** Exercise objective **
A complete response lists each line of the data below that includes the word "Terms".

[Screenshot grounding data]
------------------------------------------------

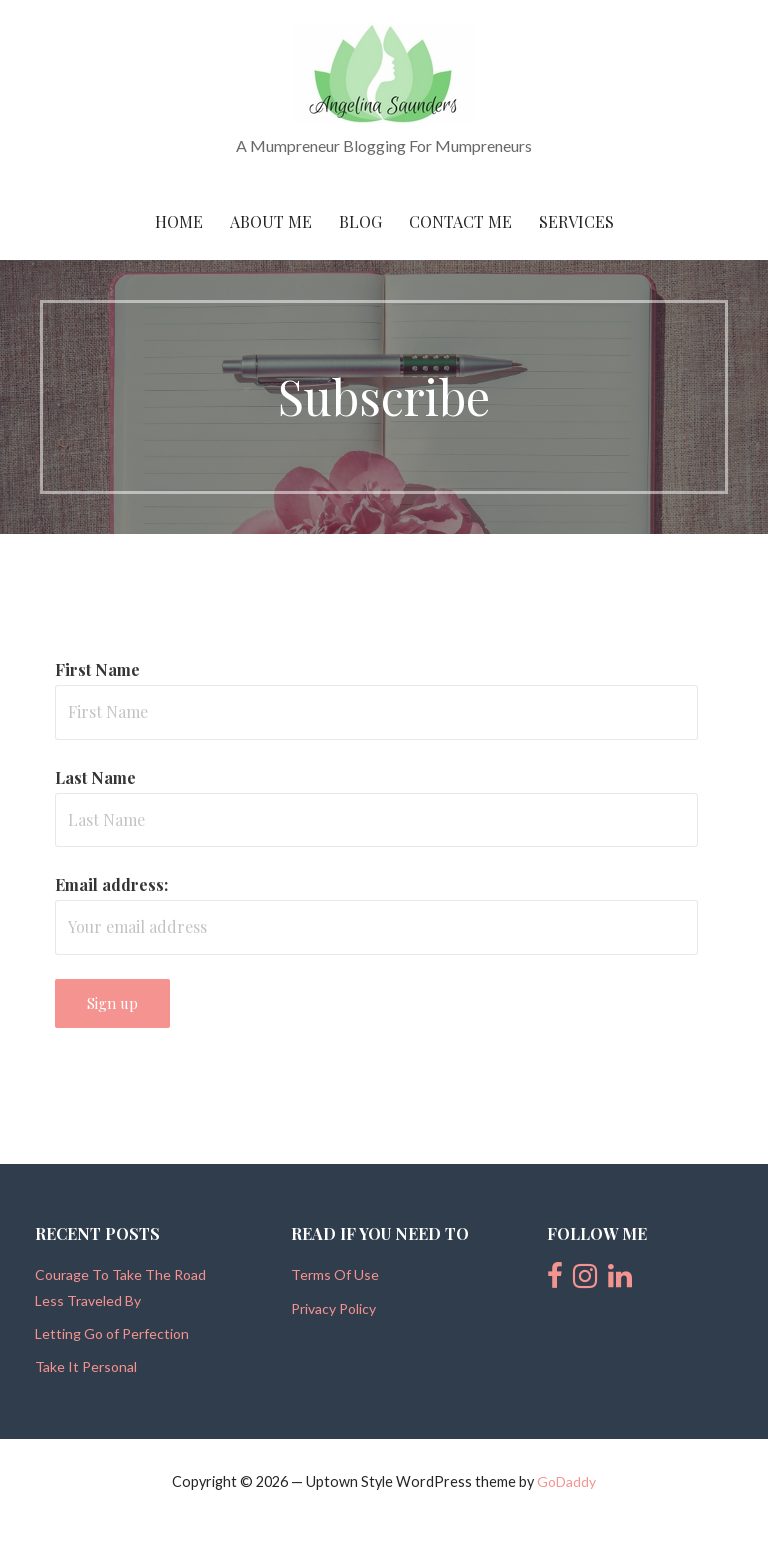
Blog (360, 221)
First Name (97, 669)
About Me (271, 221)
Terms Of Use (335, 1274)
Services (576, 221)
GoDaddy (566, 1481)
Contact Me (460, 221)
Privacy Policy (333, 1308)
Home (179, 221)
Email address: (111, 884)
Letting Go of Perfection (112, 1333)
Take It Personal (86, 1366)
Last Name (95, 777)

------------------------------------------------

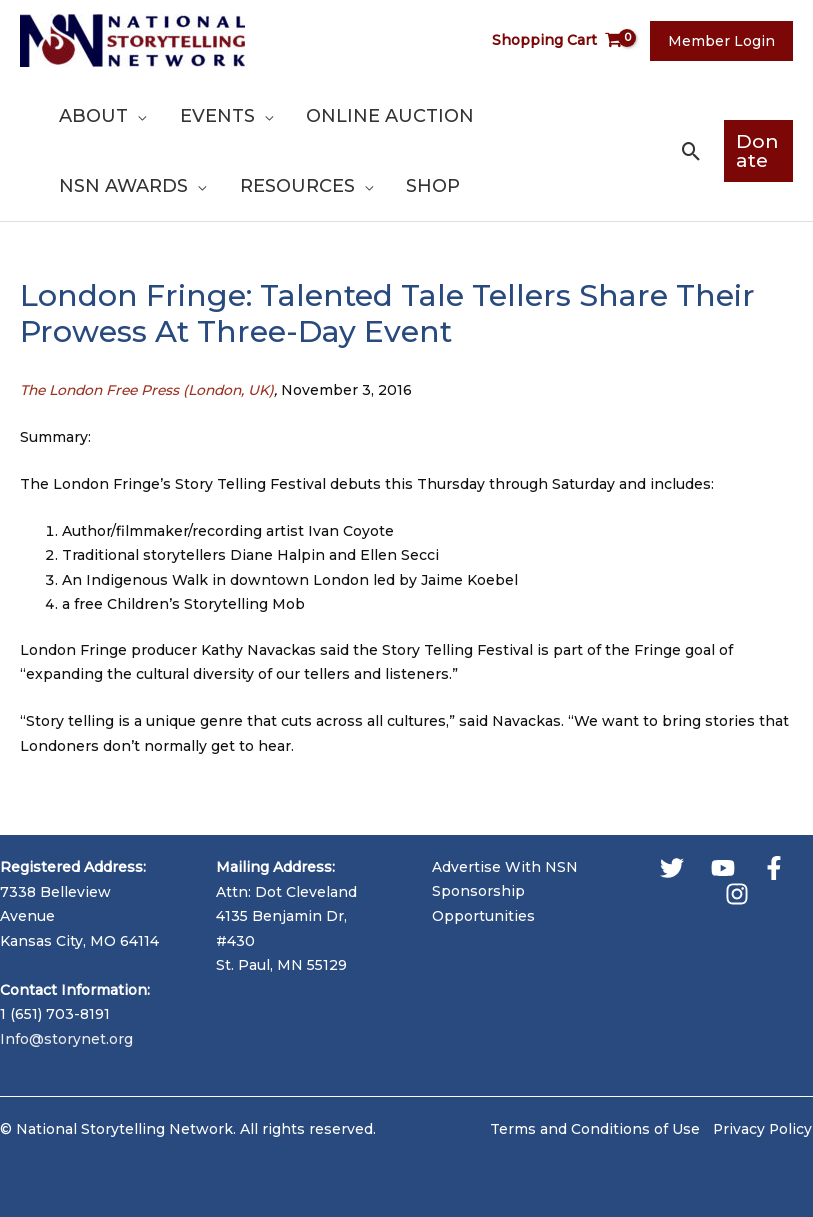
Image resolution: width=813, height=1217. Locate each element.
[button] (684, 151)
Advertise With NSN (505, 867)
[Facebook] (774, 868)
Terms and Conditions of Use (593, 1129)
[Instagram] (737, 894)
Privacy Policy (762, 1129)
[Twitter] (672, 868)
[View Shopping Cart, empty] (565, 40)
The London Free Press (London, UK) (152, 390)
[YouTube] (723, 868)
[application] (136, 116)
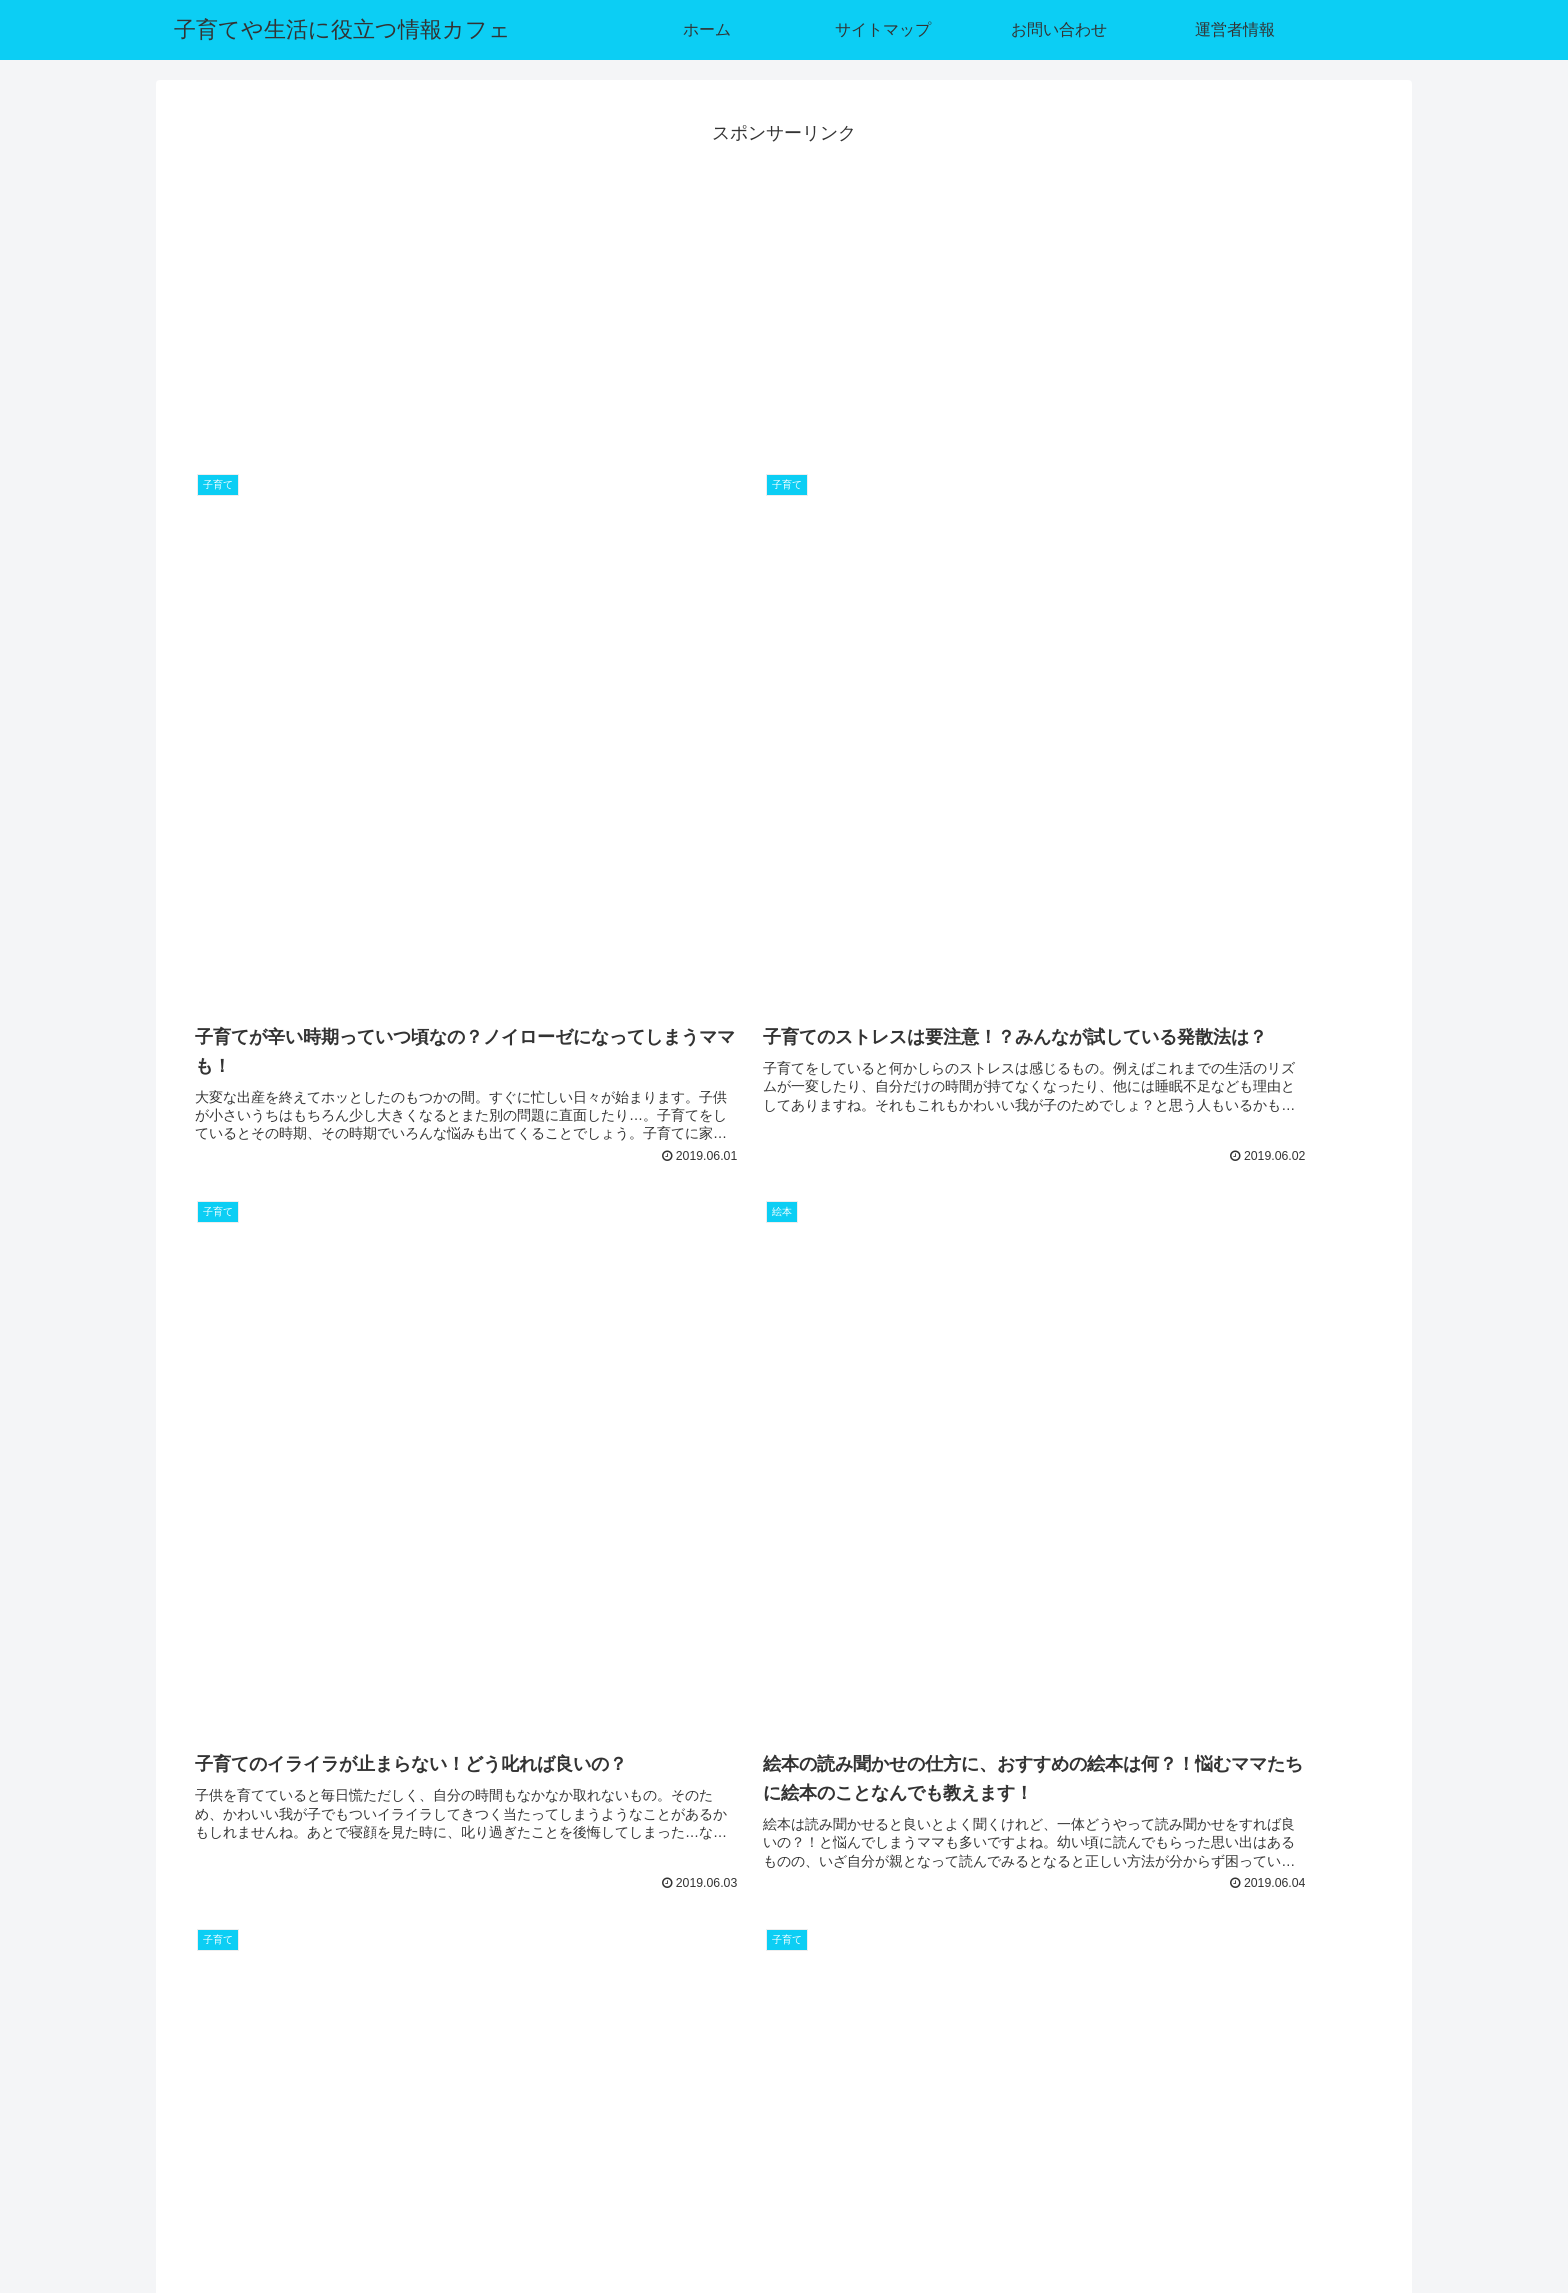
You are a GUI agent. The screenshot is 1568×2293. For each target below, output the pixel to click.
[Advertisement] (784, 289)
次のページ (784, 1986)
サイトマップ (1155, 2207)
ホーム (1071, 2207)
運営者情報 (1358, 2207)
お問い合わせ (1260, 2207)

------------------------------------------------

** Output of the exercise **
Terms Of Use (335, 1274)
Terms and Conditions of Use (593, 1129)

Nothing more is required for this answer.